Since 2017 the programme has collaborated with Fondazione Sandretto Re Rebaudengo (Turin),
Universita degli Studi di Torino, Grazer Kunstverein (Graz).
Goda Palekaite (Vilnius, 1987)
Goda Palekaitė is an artist and researcher whose work can be described as a combination of artistic, theatrical and anthropological practices. It evolves around long-term projects exploring the politics of historical narratives, the agency of dreams and collective imagination, and social conditions of creativity. Their outcomes usually manifest as performances, scenographies, installations, and texts. Her solo show “Legal Implications of a Dream” was recently opened at the RawArt gallery in Tel Aviv and the Art Cube Artists’ Studios, Jerusalem. In the last year her performances and installations have been presented at the “Swamp pavilion” in The Biennale Architettura 2018 in Venice, Contemporary Art Center (CAC) and the Lithuanian National Drama Theatre in Vilnius, and Kanal - Centre Pompidou in Brussels. In 2019 Palekaitė received The Golden Stage Cross (highest Lithuanian theatre award). Goda is based in Brussels and Vilnius.
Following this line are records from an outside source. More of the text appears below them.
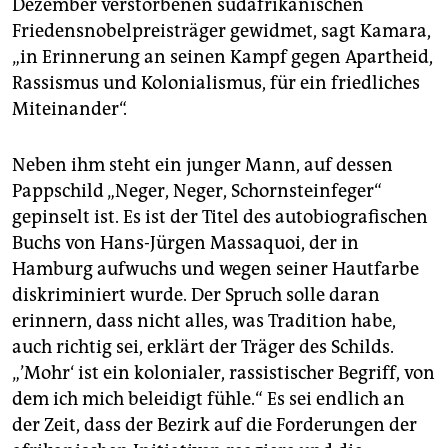
Dezember verstorbenen südafrikanischen
Friedensnobelpreisträger gewidmet, sagt Kamara,
„in Erinnerung an seinen Kampf gegen Apartheid,
Rassismus und Kolonialismus, für ein friedliches
Miteinander“.
Neben ihm steht ein junger Mann, auf dessen
Pappschild „Neger, Neger, Schornsteinfeger“
gepinselt ist. Es ist der Titel des autobiografischen
Buchs von Hans-Jürgen Massaquoi, der in
Hamburg aufwuchs und wegen seiner Hautfarbe
diskriminiert wurde. Der Spruch solle daran
erinnern, dass nicht alles, was Tradition habe,
auch richtig sei, erklärt der Träger des Schilds.
„’Mohr‘ ist ein kolonialer, rassistischer Begriff, von
dem ich mich beleidigt fühle.“ Es sei endlich an
der Zeit, dass der Bezirk auf die Forderungen der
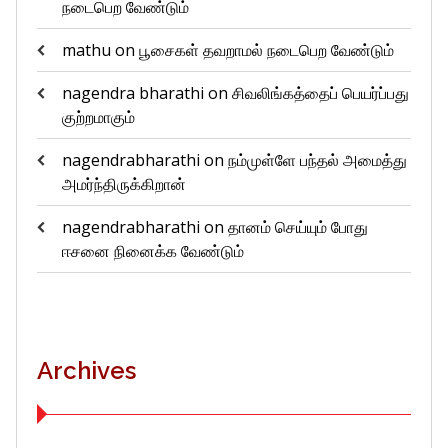
நடைபெற வேண்டும்
mathu
on
பூசைகள் தவறாமல் நடைபெற வேண்டும்
nagendra bharathi
on
சிவலிங்கத்தைப் பெயர்ப்பது
குற்றமாகும்
nagendrabharathi
on
நம்முள்ளே பந்தல் அமைத்து
அமர்ந்திருக்கிறான்
nagendrabharathi
on
தானம் செய்யும் போது
ஈசனை நினைக்க வேண்டும்
Archives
Quinsy Gario is a visual and performance artist from the Caribbean islands that have Dutch colonization in common. He focuses on decolonial remembering and the actions that that remembering can engender. His most well-known work, Zwarte Piet Is Racisme (2011–2012), critiqued the general knowledge surrounding the racist Dutch figure and practice of Zwarte Piet (Black Pete), later bringing into the open the governmental institutional support that keeps the figure alive in the Netherlands. He has an academic background in media studies, gender studies and postcolonial studies, is a graduate of the Master Artistic Research program at the Royal Academy of Art, The Hague and was a recurring participant of the Black Europe Body Politics conference series.
He received the Royal Academy Master Thesis Prize 2017, the Black Excellence Award 2016, the Amsterdam Fringe Festival Silver Award 2015, the Dutch Caribbean Pearls Community Pearl Award 2014 and the Hollandse Nieuwe 12 Theatermakers Prize 2011. In 2017 he received a Humanity in Action Detroit Fellowship and in 2017/2018 he was a BAK Fellow. Gario is a board member of De Appel, a member of Family Connection and of the pan-African artist collective State of L3.